LA NOVELA DE LOS MACRI Y LA VIRGEN ARRESTADA
Confieso que me sorprendió hallarme repentinamente con el culebrón político~familiar de Franco y Mauricio. Que 400 millones de dólares representen una cifra por la que un empresario es capaz de vender a su madre al contado, no resulta extraño. Que los negocios de Franco, un neoliberal de pura cepa, cabalguen al compás de buenas relaciones con el Gobierno nacional, la China y el holding empresario, tampoco es una sorpresa. Pero el cruce mediático de apreciaciones paterno-filiales acerca de sus mutuas capacidades (“no sirve para nada, es un haragán”, Franco dixit), cruza un poco la barrera del sonido. El Jefe de Gobierno está en su peor momento, sé que es un truismo decirlo, pero tal vez la situación vaya empeorando con el paso del tiempo; el pedido de auto-juicio político no parece prosperar y de todos modos, tampoco afecta el curso de la instancia judicial que lo acorraló detrás de una muralla tan sólida como vayan apareciendo pruebas: el aparato de espionaje montado desde el Gobierno de la Ciudad Autónoma como si fuese una dependencia anexa, el frondoso prontuario del Jefe de la Policía Metropolitana que designara, y por último, haber escogido un espía que se llama Ciro, como si fuese un nombre fácil de ocultar. Si no hay malicia, la torpeza raya con el absurdo; mientras tanto la administración de la CABA seguirá atravesando torbellinos, parálisis de obras públicas (aunque, digámoslo, tampoco se echaron a rodar con este grupo de operaciones gubernamentales…) y todo perjudica a esta Buenos Aires que, como decía Borges, sería “tan eterna como el agua y el aire”.

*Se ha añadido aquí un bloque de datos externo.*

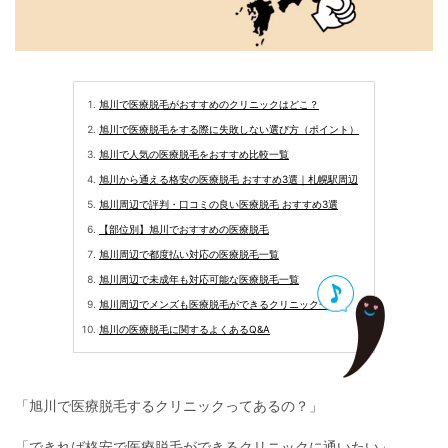
旭川で医療脱毛がおすすめのクリニックはどこ？
旭川で医療脱毛をする際に失敗しない選び方（ポイント）
旭川で人気の医療脱毛をおすすめ比較一覧
旭川から通える格安の医療脱毛 おすすめ3選｜札幌駅周辺
旭川周辺で評判・口コミの良い医療脱毛 おすすめ3選
【部位別】旭川でおすすめの医療脱毛
旭川周辺で都度払い対応の医療脱毛一覧
旭川周辺で未成年も対応可能な医療脱毛一覧
旭川周辺でメンズも医療脱毛ができるクリニック一覧
旭川の医療脱毛に関するよくあるQ&A
「旭川で医療脱毛するクリニックってあるの？」
「できれば格安で医療脱毛ができるクリニックに通いたい」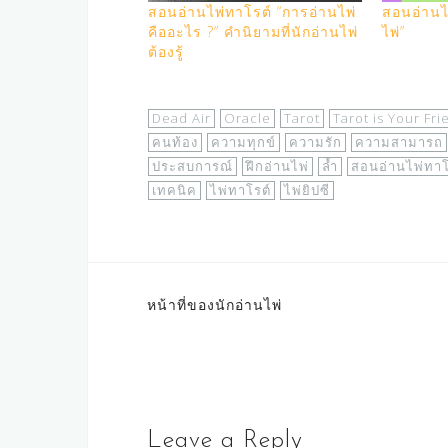
สอนอ่านไพ่ทาโรต์ “การอ่านไพ่
สอนอ่านไ
คืออะไร ?” คำนิยามที่นักอ่านไพ่
ไพ่”
ต้องรู้
Dead Air
Oracle
Tarot
Tarot is Your Fri
คนท้อง
ความทุกข์
ความรัก
ความสามารถ
ประสบการณ์
ฝึกอ่านไพ่
ล้ำ
สอนอ่านไพ่ทาโ
เทคนิค
ไพ่ทาโรต์
ไพ่ยิปซี
Post
หน้าที่ของนักอ่านไพ่
navigation
Leave a Reply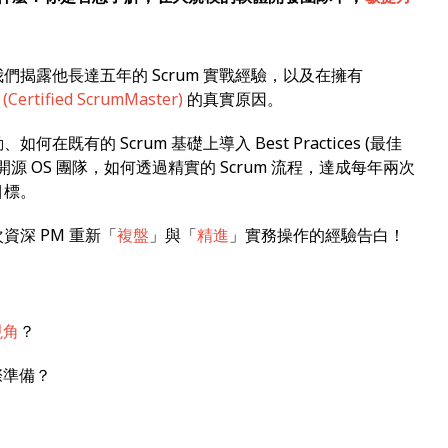
揭露他長達五年的 Scrum 實戰經驗，以及在擁有
(Certified ScrumMaster)
的真實原因。
有的 Scrum 基礎上導入 Best Practices (最佳
化的開源 OS 團隊，如何透過精實的 Scrum 流程，達成每年兩次
苛目標。
深 PM 重新「
複盤
」與「
精進
」實務操作的經驗告白！
視角
？
際準備？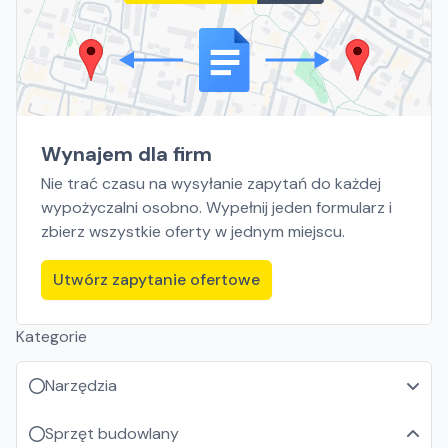
Wynajem dla firm
Nie trać czasu na wysyłanie zapytań do każdej
wypożyczalni osobno. Wypełnij jeden formularz i
zbierz wszystkie oferty w jednym miejscu.
Utwórz zapytanie ofertowe
Kategorie
Narzędzia
Sprzęt budowlany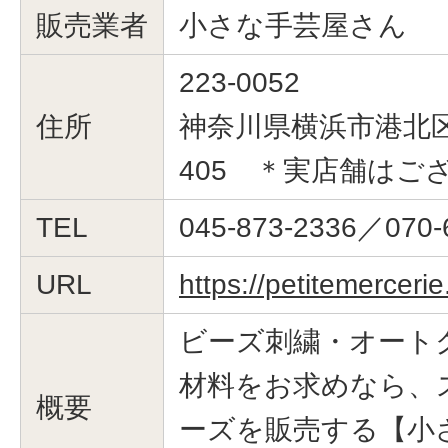
販売業者
小さな手芸屋さん
223-0052
住所
神奈川県横浜市港北区綱
405 ＊実店舗はご
TEL
045-873-2336／070-
URL
https://petitemerceri
ビーズ刺繍・オート
材料をお求めなら、
概要
ーズを販売する【小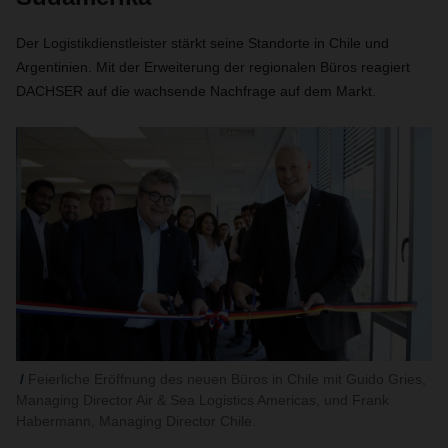
Der Logistikdienstleister stärkt seine Standorte in Chile und
Argentinien. Mit der Erweiterung der regionalen Büros reagiert
DACHSER auf die wachsende Nachfrage auf dem Markt.
Feierliche Eröffnung des neuen Büros in Chile mit Guido Gries,
Managing Director Air & Sea Logistics Americas, und Frank
Habermann, Managing Director Chile.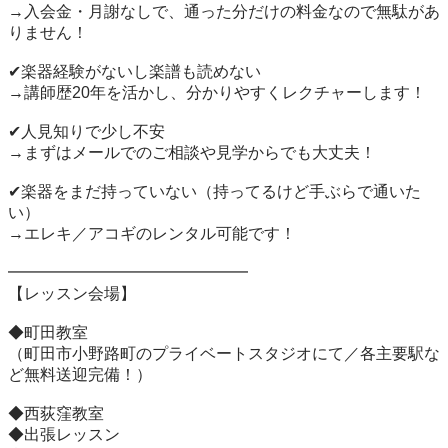
→入会金・月謝なしで、通った分だけの料金なので無駄があ
りません！

✔楽器経験がないし楽譜も読めない

→講師歴20年を活かし、分かりやすくレクチャーします！

✔人見知りで少し不安

→まずはメールでのご相談や見学からでも大丈夫！

✔楽器をまだ持っていない（持ってるけど手ぶらで通いた
い）

→エレキ／アコギのレンタル可能です！

━━━━━━━━━━━━━━━

【レッスン会場】

◆町田教室

（町田市小野路町のプライベートスタジオにて／各主要駅な
ど無料送迎完備！）

◆西荻窪教室

◆出張レッスン
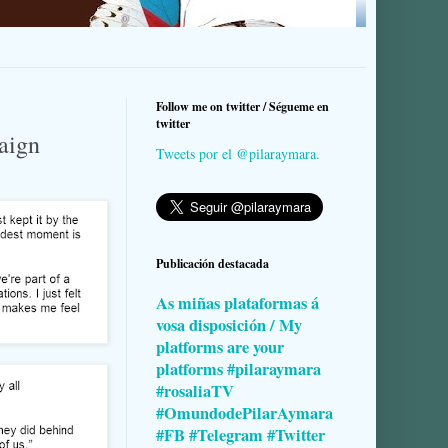
Follow me on twitter / Ségueme en
twitter
aign
Tweets por el @pilaraymara.
Publicación destacada
As miñas plataformas á
vosa disposición / My
platforms are your
platforms #pilaraymara
#rosaliaTV
#OmundodePilarAymara
#FB #Telegram #Twitter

A pedido del licenciado Estrada doy a conocer un episodio de la historia que hallé investigando sobre Mariano Moreno para escribir la novela. Sucedió en La Paz (Bolivia), el 16 de julio de 1809. Varios criollos organizan un motín para derrocar a las autoridades españolas que gobernaban en nombre de Fernando VII a quien Napoleón había sacado del trono casi a patadas para poner en su sitio a su hermano José Bonaparte (Pepe botellas), como sutedes recordarán, esto produjo un vacío de poder ya que América era posesión personal de los reyes de España, y no habiendo reyes de España, la soberanía era devuelta al pueblo, por lo que éste, organizando una junta gubernativa (como sucedió en nuestro Cabildo un año más tarde) adquiría el derecho pleno a gobernarse por sí mismo. En La Paz, los revolucionarios Gregorio García Lanza, Juan Indaburu y el cura José Medina deponen al gobernador y forman una Junta Tuitiva formada por criollos. Reaccionan violentamente los funcionarios españoles pero poco a poco los van venciendo hasta que queda como último baluarte de la reacción el obispo Remigio de La Santa Ortega. Los caudillos revolucionarios se protegían metiendo en la cárcel a los enemigos pero el obispo sólo tenía el recurso de excomulgar a los rebeldes, lo que no era poca cosa porque en 1809 sólo tenían posibilidad de gobernar las colonias españolas los católicos y la excomunión aparta al sujeto de la confesión religiosa. De La Santa Ortega fue excomulgando sucesivamente a cada uno de los miembros de la Junta, pero como ellos se pusieron bajo la protección de la Virgen del Carmen, el obispo de la Santa Ortega no tuvo mejor idea que excomulgar a la Virgen “por sediciosa y subversiva”. Esto sucedió el 16 de julio de 1808 (día de la Virgen del Carmen) a las 18 horas en La Paz. Las referencias están en “Historia Argentina” José María Rosa, Tomo 2, capítulo II “Los últimos años españoles”, Edit. Granda, Brasil, 1967.
¿Hace falta agregar algo?
Alejandro Bovino, escritor, para Momarandú.